PUSLINCH – With the Township of Puslinch not satisfied its concerns over Guelph’s Clair-Maltby Secondary Plan are being adequately addressed, the two municipalities could be heading to the Ontario Land Tribunal (OLT).
In a report out from a closed meeting on June 6, Puslinch council directed staff to file an appeal with the OLT and “take all necessary steps in pursuit thereof with respect to the outstanding concerns raised by the township regarding the City of Guelph’s Official Plan Amendment 79, the Clair-Maltby Secondary Plan.”
The Clair-Maltby plan dictates residential density, building heights, floor space, housing types, transportation plans and other development on 414 hectares of land at the south end of Guelph on the border with Puslinch.
Guelph city council approved the plan in May.
Early that same month, Puslinch council passed a recommendation formally objecting to its approval due to concerns raised by the township not being adequately addressed.
A report cited concerns over a lack of commitment in implementing long-term water monitoring and protecting Township resident’s water source, the wording around minimum set back and landscape requirements in the urban-rural transition area, and planning comments submitted for a September 2021 public meeting not being acknowledged.

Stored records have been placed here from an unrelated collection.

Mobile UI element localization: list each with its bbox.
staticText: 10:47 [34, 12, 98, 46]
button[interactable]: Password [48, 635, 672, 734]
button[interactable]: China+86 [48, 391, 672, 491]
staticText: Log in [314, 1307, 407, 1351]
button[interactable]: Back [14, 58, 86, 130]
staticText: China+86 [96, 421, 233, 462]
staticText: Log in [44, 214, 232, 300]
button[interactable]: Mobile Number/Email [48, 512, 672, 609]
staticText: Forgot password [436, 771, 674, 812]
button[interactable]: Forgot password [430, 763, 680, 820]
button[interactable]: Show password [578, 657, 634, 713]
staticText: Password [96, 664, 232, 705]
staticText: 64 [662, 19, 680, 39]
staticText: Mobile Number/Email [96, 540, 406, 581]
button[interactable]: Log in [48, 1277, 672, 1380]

To respond to concerns around groundwater, Guelph deputy CAO Jayne Holmes said in an email the city is proposing a monitoring strategy which includes two wells near the Puslinch boundary.
In regards to set backs, Holmes said the plan encourages them but there aren't any specific setbacks "to allow for future draft plan of subdivision and zoning bylaw amendment processes to be able to respond to grading and site specific conditions."

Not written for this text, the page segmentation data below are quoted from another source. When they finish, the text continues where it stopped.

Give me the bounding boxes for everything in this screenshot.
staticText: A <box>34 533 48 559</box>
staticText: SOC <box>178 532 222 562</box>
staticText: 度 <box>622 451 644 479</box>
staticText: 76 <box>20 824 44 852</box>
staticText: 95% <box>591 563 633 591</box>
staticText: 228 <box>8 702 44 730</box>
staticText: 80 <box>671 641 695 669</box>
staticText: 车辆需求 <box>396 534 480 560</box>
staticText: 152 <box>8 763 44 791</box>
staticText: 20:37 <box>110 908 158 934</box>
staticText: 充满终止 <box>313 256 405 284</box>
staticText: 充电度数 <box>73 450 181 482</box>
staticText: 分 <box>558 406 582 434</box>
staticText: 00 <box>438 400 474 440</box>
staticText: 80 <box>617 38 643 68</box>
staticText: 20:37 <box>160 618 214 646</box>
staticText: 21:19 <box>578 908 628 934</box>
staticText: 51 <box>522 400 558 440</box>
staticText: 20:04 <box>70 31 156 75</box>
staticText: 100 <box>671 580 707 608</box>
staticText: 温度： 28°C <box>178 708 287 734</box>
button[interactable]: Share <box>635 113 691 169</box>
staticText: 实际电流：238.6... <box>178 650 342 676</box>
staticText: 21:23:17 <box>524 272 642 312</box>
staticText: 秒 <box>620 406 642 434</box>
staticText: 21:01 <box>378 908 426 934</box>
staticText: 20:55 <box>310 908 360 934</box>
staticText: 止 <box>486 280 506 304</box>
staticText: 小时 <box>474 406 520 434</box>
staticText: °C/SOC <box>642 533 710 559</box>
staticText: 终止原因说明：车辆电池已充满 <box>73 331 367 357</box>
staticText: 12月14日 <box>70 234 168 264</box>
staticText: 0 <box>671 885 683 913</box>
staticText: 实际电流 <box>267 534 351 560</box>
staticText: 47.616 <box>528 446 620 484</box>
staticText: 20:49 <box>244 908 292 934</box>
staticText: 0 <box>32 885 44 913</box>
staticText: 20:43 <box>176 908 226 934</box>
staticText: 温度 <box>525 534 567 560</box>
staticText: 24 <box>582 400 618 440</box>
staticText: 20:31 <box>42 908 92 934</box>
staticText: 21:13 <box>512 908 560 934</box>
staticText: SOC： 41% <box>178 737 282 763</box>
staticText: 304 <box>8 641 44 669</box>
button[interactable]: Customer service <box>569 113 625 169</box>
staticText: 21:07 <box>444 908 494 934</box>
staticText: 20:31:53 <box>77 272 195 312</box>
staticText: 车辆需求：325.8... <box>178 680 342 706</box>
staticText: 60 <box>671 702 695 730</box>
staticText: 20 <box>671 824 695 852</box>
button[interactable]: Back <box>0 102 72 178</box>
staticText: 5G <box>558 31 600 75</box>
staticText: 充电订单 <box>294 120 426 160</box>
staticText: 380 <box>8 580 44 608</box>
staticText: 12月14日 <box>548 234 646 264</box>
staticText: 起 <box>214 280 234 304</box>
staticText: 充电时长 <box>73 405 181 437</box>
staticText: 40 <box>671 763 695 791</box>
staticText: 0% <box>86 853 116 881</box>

Puslinch CAO Glenn Schwendinger said in an email the township continues to work with the city and they are hopeful a resolution can be achieved before reaching a formal hearing.
“Given that some concerns remained outstanding and the deadline for filing an appeal was approaching, Puslinch council decided to file the appeal to ensure that the opportunity to have the concerns addressed is not lost,” Schwendinger said.
Schwendinger said following the June 6 Puslinch meeting the township received correspondence back from Guelph which is being reviewed by staff and consultants.
Holmes said the goal is to have an agreement on how to move forward so the township may consider withdrawing the appeal.